PROMPT:
A verbatim copy of the entries is the required answer.

EXERCISE MATERIAL:
========

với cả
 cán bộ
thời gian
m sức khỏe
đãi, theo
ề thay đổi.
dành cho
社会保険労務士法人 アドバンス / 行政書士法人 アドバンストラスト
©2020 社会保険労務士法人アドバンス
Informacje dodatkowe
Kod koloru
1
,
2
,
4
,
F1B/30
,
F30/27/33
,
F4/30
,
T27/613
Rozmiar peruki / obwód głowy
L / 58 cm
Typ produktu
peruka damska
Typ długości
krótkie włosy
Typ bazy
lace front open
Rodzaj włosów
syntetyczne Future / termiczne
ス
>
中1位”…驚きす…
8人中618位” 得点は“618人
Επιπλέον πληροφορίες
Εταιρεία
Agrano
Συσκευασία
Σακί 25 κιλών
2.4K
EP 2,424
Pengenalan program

========

ANSWER SECTION:
với cả
 cán bộ
thời gian
m sức khỏe
đãi, theo
ề thay đổi.
dành cho
社会保険労務士法人 アドバンス / 行政書士法人 アドバンストラスト
©2020 社会保険労務士法人アドバンス
Informacje dodatkowe
Kod koloru
1
,
2
,
4
,
F1B/30
,
F30/27/33
,
F4/30
,
T27/613
Rozmiar peruki / obwód głowy
L / 58 cm
Typ produktu
peruka damska
Typ długości
krótkie włosy
Typ bazy
lace front open
Rodzaj włosów
syntetyczne Future / termiczne
ス
>
中1位”…驚きす…
8人中618位” 得点は“618人
Επιπλέον πληροφορίες
Εταιρεία
Agrano
Συσκευασία
Σακί 25 κιλών
2.4K
EP 2,424
Pengenalan program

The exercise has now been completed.